Passion for civics no act for Richard Dreyfuss
Actor Richard Dreyfuss hopes to snatch today's students from the jaws of apathy about their role as American citizens in preserving representative democracy. Last Wednesday night at the Katharine Cornell Theatre in Vineyard Haven, he hosted the first of three forums designed to promote civics education. The star of the movie "Jaws," filmed on Martha's Vineyard 32 years ago, Mr. Dreyfuss packed the house with a mix of educators, politicians, historians, authors, television producers and writers, civics-oriented organization leaders, and other community members.
"Civics to me is the teaching of reason and logic, and upholding the values of dissent, debate, and civility," Mr. Dreyfuss said. "If we don't teach it, we will lose the system. I speak to you as an American, who wants my kids to know what it means.
The discussion focused on the importance of civics education in producing active, involved citizens to preserve America's representative democracy, and the need to restore the subject as a separate field of study in public school curriculum.
Mr. Dreyfuss said he plans to hold another forum about civics at Oxford University in England. "The third conference is the pink elephant in the living room," he said, focusing on implementation. "We have to find ways to teach civics, to connect us with our love affair with America."
The forum came about through Mr. Dreyfuss's long-time friendship with Bob Tankard, an All-Island School Committee member who formerly served as West Tisbury School principal. The two of them met last summer with superintendent of schools James Weiss, who endorsed not only the idea of the forum but also the creation of a pilot civics program.
Last week Mr. Weiss, a former history teacher, told the audience, "I view public schools as one of the key vehicles for helping people become citizens."
Opening the discussion, Bunnie Strassner, the executive director of Fascinating Learning Factory, a non-profit children's educational programming organization, said that many people think civics should be taught outside the classroom because they view it suspiciously as a collection of "values," which might conflict with their own. "With the No Child Left Behind law, the movement for high-stakes testing has had an enormous impact on education," she said. "Children need to learn how to be critical thinkers again."
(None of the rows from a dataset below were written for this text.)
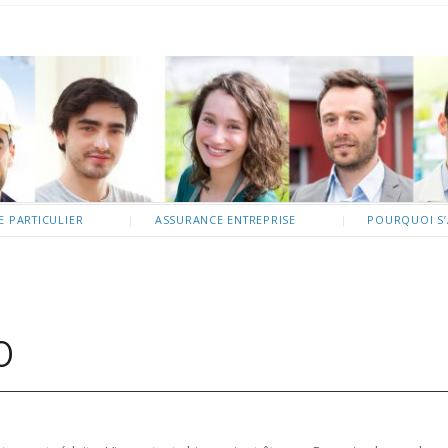
 PARTICULIER
ASSURANCE ENTREPRISE
POURQUOI S’
0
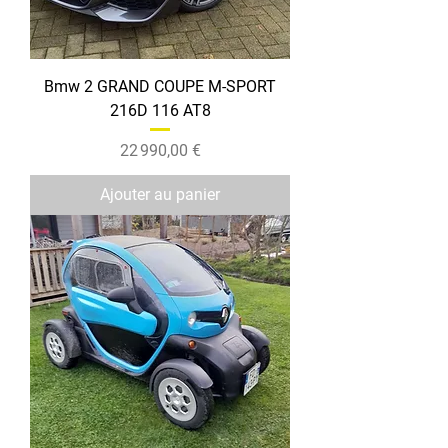
Bmw 2 GRAND COUPE M-SPORT
216D 116 AT8
Prix
22 990,00 €
Ajouter au panier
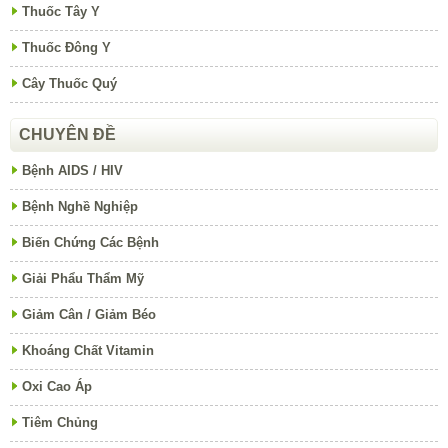
Thuốc Tây Y
Thuốc Đông Y
Cây Thuốc Quý
CHUYÊN ĐỀ
Bệnh AIDS / HIV
Bệnh Nghề Nghiệp
Biến Chứng Các Bệnh
Giải Phẩu Thẩm Mỹ
Giảm Cân / Giảm Béo
Khoáng Chất Vitamin
Oxi Cao Áp
Tiêm Chủng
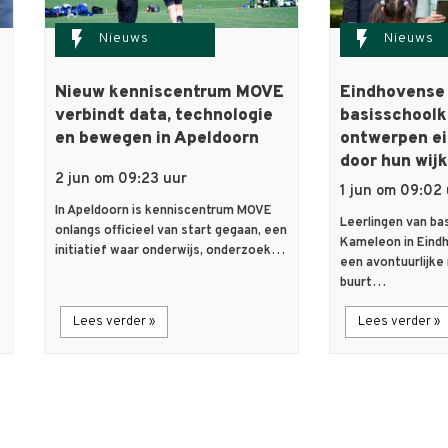
flash_on
flash_on
Nieuws
Nieuws
Nieuw kenniscentrum MOVE
Eindhovense
verbindt data, technologie
basisschoolk
en bewegen in Apeldoorn
ontwerpen ei
door hun wijk
2 jun om 09:23 uur
1 jun om 09:02
In Apeldoorn is kenniscentrum MOVE
Leerlingen van ba
onlangs officieel van start gegaan, een
Kameleon in Eind
initiatief waar onderwijs, onderzoek…
een avontuurlijke
buurt…
Lees verder »
Lees verder »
Several educators expressed their concern about how the emphasis on testing in schools, such as the Massachusetts Comprehensive Assessment, has impacted the curriculum. "During the past decade, schools in the United States have been forced to focus on a narrow field of education," said retired Edgartown School principal Ed Jerome. "A lot of programs were lost along the way. We need to think about education of the whole child again. We've lost that." The audience applauded.
Noting the lack of students attending the forum, Elaine Weintraub, history department chair at the regional high school, said that they tend to be cynical about the political process and need to see how civics is relevant.
Part of the problem with civics education in the past was the boredom factor, several people commented. James W. Loewen, author of "Lies My Teacher Told Me," declared that civics was the most boring class he ever took.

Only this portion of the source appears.